I’ve been involved in so many shows with LGBT characters there isn’t room to mention them all, though “Queer as Folk” and “The L Word” deserve special shout-outs. And I should also include the real people too, such as many openly gay contestants on “The Voice” or “America’s Got Talent.” Or reality hosts like the incomparable Jane Lynch. Or Neil Patrick Harris, a talented triple threat who just happens to be gay, and also a happily married father of two.

Blasting these LGBT images everywhere over the air can help change the world as they begin to bore into people’s minds and, more importantly, into their hearts. These people look exactly like human beings, which is the first positive step away from hatred or fear of the unknown. And to LGBT kids who are hiding in their own families, seeing these images hopefully removes a little bit of the stigma they live with every day.

But while the TV industry is forward-thinking and enormously tolerant, there also have been hiccups.
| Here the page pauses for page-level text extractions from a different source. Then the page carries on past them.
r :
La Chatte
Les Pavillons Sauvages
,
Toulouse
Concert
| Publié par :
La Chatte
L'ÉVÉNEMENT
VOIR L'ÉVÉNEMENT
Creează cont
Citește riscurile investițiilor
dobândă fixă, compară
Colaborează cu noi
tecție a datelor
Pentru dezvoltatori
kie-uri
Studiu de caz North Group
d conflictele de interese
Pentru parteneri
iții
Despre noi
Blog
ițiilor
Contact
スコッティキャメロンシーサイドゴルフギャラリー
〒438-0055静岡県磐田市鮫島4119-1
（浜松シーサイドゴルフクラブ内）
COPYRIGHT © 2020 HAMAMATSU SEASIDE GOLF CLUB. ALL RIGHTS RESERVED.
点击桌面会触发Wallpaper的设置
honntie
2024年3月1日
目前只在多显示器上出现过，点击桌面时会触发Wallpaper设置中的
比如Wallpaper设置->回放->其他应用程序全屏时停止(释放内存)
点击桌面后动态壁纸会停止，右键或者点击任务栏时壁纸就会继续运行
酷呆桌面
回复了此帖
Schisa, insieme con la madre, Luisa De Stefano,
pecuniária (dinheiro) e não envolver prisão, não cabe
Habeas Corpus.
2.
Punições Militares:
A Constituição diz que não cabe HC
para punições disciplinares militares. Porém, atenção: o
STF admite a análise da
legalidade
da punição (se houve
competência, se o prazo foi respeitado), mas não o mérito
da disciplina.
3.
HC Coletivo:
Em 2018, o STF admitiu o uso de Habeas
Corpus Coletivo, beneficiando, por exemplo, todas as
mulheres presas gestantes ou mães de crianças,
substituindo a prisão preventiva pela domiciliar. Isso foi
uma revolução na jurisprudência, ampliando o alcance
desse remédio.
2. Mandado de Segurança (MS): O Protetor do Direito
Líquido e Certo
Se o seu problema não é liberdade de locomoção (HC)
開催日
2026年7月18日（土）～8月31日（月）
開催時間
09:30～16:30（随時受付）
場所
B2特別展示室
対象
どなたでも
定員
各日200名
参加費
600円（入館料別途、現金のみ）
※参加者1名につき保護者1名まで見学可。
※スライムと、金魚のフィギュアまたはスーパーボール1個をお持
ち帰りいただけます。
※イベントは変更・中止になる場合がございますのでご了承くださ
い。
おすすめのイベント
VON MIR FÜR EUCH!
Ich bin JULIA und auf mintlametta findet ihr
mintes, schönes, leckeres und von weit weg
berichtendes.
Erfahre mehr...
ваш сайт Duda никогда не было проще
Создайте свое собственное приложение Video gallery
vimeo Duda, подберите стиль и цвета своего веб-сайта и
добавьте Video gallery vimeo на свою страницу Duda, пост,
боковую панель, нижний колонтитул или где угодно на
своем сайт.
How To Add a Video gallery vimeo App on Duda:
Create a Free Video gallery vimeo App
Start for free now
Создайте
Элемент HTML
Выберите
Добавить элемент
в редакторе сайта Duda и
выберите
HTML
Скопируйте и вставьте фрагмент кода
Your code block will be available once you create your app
LGBT storylines were no doubt toned down in the gloomy era when Rock Hudson was guest-starring on “Dynasty” and it was revealed that he was not only gay but also afflicted with AIDS. Those were tough times. In 1989, for example, on Marshall Herskowitz and Edward Zwick’s sublime “thirtysomething,” two gay characters in bed together caused advertisers to pull out. But the good news is that ABC stood strong and supported its producers.

When I was at the Fox network in 1994, though, something unnerving happened. One of our biggest hits was “Melrose Place,” created by a courageous — and gay — producer named Darren Star. One of the main characters was Matt Fielding, the “gay character,” as he was known. And in a particular episode, Matt finally had a date with another guy, and we were ready to show that he actually did have a romantic life.
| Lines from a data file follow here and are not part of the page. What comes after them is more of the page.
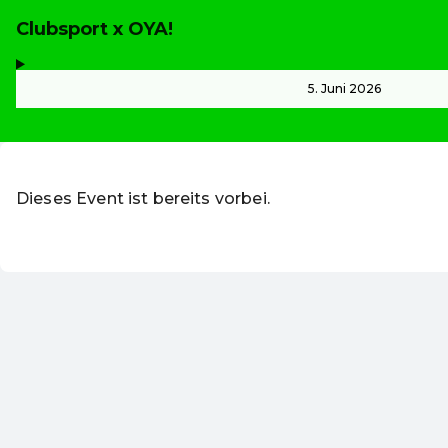
Clubsport x OYA!
,
-
5. Juni 2026
Dieses Event ist bereits vorbei.
Zu den aktuellen Event
DE ·
German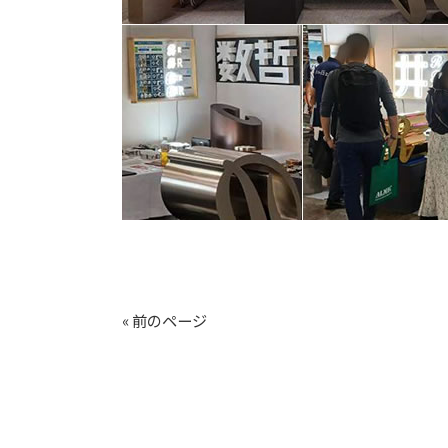
« 前のページ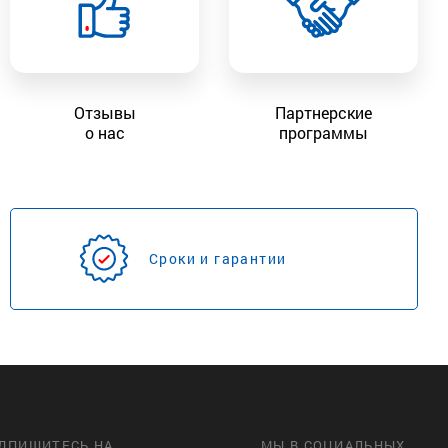
Отзывы
Партнерские
о нас
программы
Сроки и гарантии
ДПИШИТЕСЬ НА
МЫ В СОЦИАЛЬНЫХ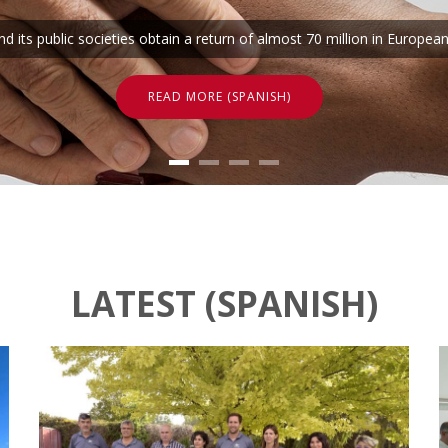
its public societies obtain a return of almost 70 million in Europea
READ MORE (SPANISH)
LATEST (SPANISH)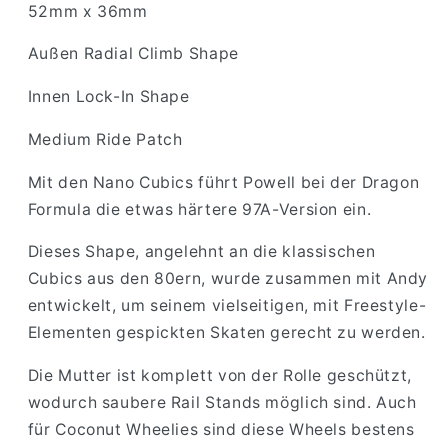
52mm x 36mm
Außen Radial Climb Shape
Innen Lock-In Shape
Medium Ride Patch
Mit den Nano Cubics führt Powell bei der Dragon
Formula die etwas härtere 97A-Version ein.
Dieses Shape, angelehnt an die klassischen
Cubics aus den 80ern, wurde zusammen mit Andy
entwickelt, um seinem vielseitigen, mit Freestyle-
Elementen gespickten Skaten gerecht zu werden.
Die Mutter ist komplett von der Rolle geschützt,
wodurch saubere Rail Stands möglich sind. Auch
für Coconut Wheelies sind diese Wheels bestens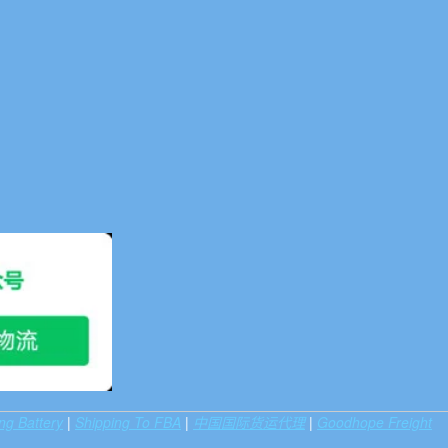
ng Battery
|
Shipping To FBA
|
中国国际货运代理
|
Goodhope Freight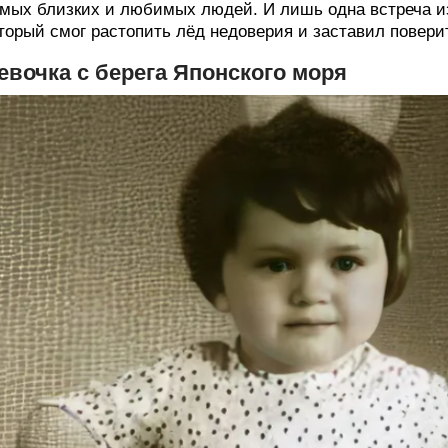
мых близких и любимых людей. И лишь одна встреча из
торый смог растопить лёд недоверия и заставил повери
евочка с берега Японского моря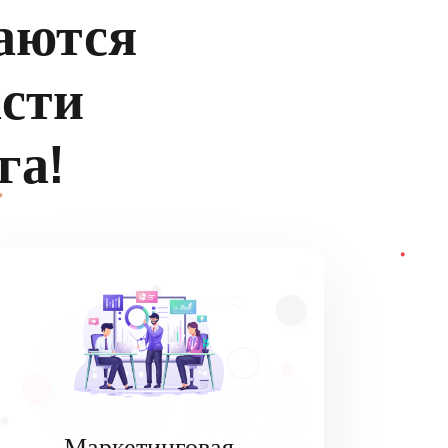
аются
асти
га!
Маркетинговая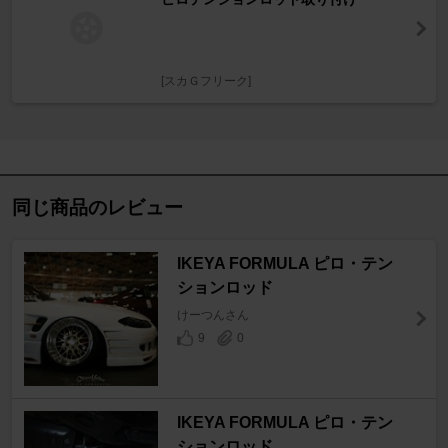
[スカＧフリーク]
同じ商品のレビュー
IKEYA FORMULA ピロ・テン
ションロッド
けーつんさん
9
0
IKEYA FORMULA ピロ・テン
ションロッド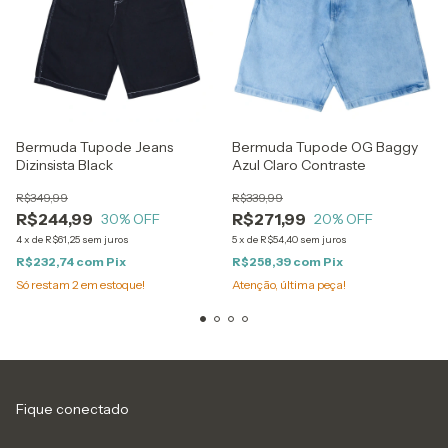
Bermuda Tupode Jeans
Bermuda Tupode OG Baggy
Dizinsista Black
Azul Claro Contraste
R$349,99
R$339,99
R$244,99
R$271,99
30
% OFF
20
% OFF
4
x
de
R$61,25
sem juros
5
x
de
R$54,40
sem juros
R$232,74
com
Pix
R$258,39
com
Pix
Só restam
2
em estoque!
Atenção, última peça!
Fique conectado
Accordingly, the date ended with a kiss. But broadcast standards and sales, afraid of the proverbial “gay kiss” that would cause backlash from viewers and advertisers, wanted the scene cut. I was too low on the totem pole to win the fight, but Darren refused, and told Fox to censor him if they wanted it out. Since everyone hates the word “censorship,” the scene stayed in. But not exactly. When the two guys came together for the kiss, the screen strangely dimmed to black until the kiss was over, and then the lights came back up again. It was shocking and disheartening to think the network literally had to turn out the lights on this moment.

The battle I lost back then only motivated me to push harder as time went on, and I’m happy to say it got easier very quickly. Today, the TV landscape is filled with LGBT characters, and there is so much freedom in what they can do and say.

We’re now at a revelatory political moment that has crystallized — and expanded — the definition of marriage in our society. Does it seem insignificant to talk in the same breath about the impact of a gay or lesbian character in an episode of network television? Not to me.